_WORKING DATA:_
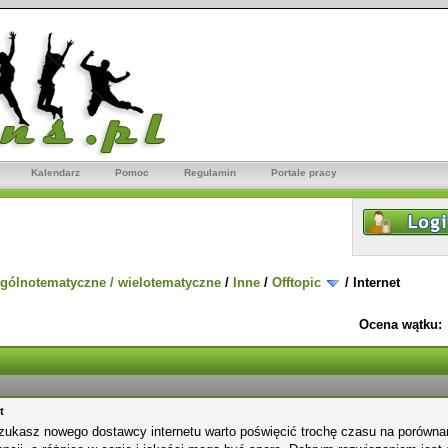
Kalendarz
Pomoc
Regulamin
Portale pracy
gólnotematyczne / wielotematyczne
/
Inne
/
Offtopic
/
Internet
Ocena wątku:
t
ukasz nowego dostawcy internetu warto poświęcić trochę czasu na porównanie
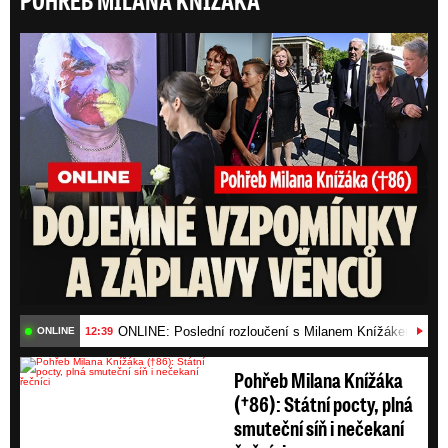
POHŘEB MILANA KNÍŽÁKA
ONLI
ONLINE: Poslední rozloučení s Milanem Knížákem (†86)
12:39
ONLINE
Pohřeb Milana Knížáka
(†86): Státní pocty, plná
smuteční síň i nečekaní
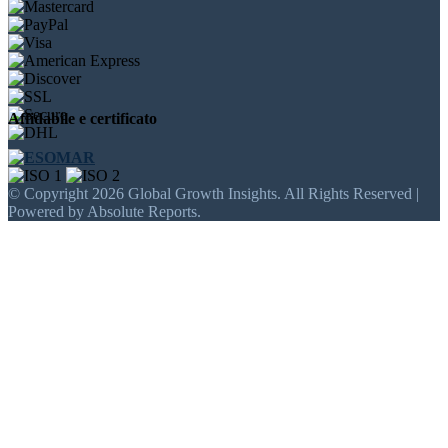
Affidabile e certificato
© Copyright 2026 Global Growth Insights. All Rights Reserved |
Powered by Absolute Reports.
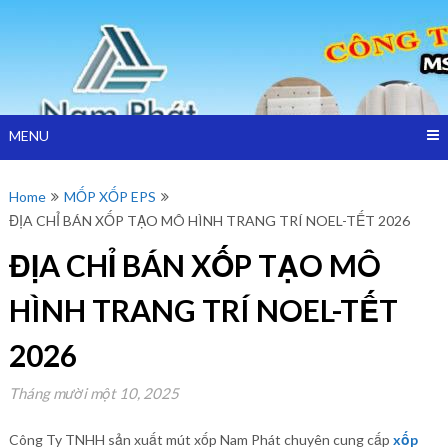
Skip
Công ty TNHH Cách Nhiệt Nam Phát sản xuất và bán mút xốp
to
MÚT XỐP
bọc hàng, màng xốp hơi, mút xốp pe foam Tại TPHCM,Bình
content
Dương
BỌC HÀNG –
CÔNG TY
MENU
NAM PHÁT
Home
MỐP XỐP EPS
ĐỊA CHỈ BÁN XỐP TẠO MÔ HÌNH TRANG TRÍ NOEL-TẾT 2026
ĐỊA CHỈ BÁN XỐP TẠO MÔ
HÌNH TRANG TRÍ NOEL-TẾT
2026
Tháng mười một 10, 2025
Công Ty TNHH sản xuất mút xốp Nam Phát chuyên cung cấp
xốp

_TASK STATEMENT:_ Quote the preceding listing precisely and completely, omitting its images.

_ANSWER TO THIS EXERCISE:_
Kalendarz
Pomoc
Regulamin
Portale pracy
gólnotematyczne / wielotematyczne
/
Inne
/
Offtopic
/
Internet
Ocena wątku:
t
ukasz nowego dostawcy internetu warto poświęcić trochę czasu na porównanie
POHŘEB MILANA KNÍŽÁKA
ONLI
ONLINE: Poslední rozloučení s Milanem Knížákem (†86)
12:39
ONLINE
Pohřeb Milana Knížáka
(†86): Státní pocty, plná
smuteční síň i nečekaní
Affidabile e certificato
© Copyright 2026 Global Growth Insights. All Rights Reserved |
Powered by Absolute Reports.
Skip
Công ty TNHH Cách Nhiệt Nam Phát sản xuất và bán mút xốp
to
MÚT XỐP
bọc hàng, màng xốp hơi, mút xốp pe foam Tại TPHCM,Bình
content
Dương
BỌC HÀNG –
CÔNG TY
MENU
NAM PHÁT
Home
MỐP XỐP EPS
ĐỊA CHỈ BÁN XỐP TẠO MÔ HÌNH TRANG TRÍ NOEL-TẾT 2026
ĐỊA CHỈ BÁN XỐP TẠO MÔ
HÌNH TRANG TRÍ NOEL-TẾT
2026
Tháng mười một 10, 2025
Công Ty TNHH sản xuất mút xốp Nam Phát chuyên cung cấp
xốp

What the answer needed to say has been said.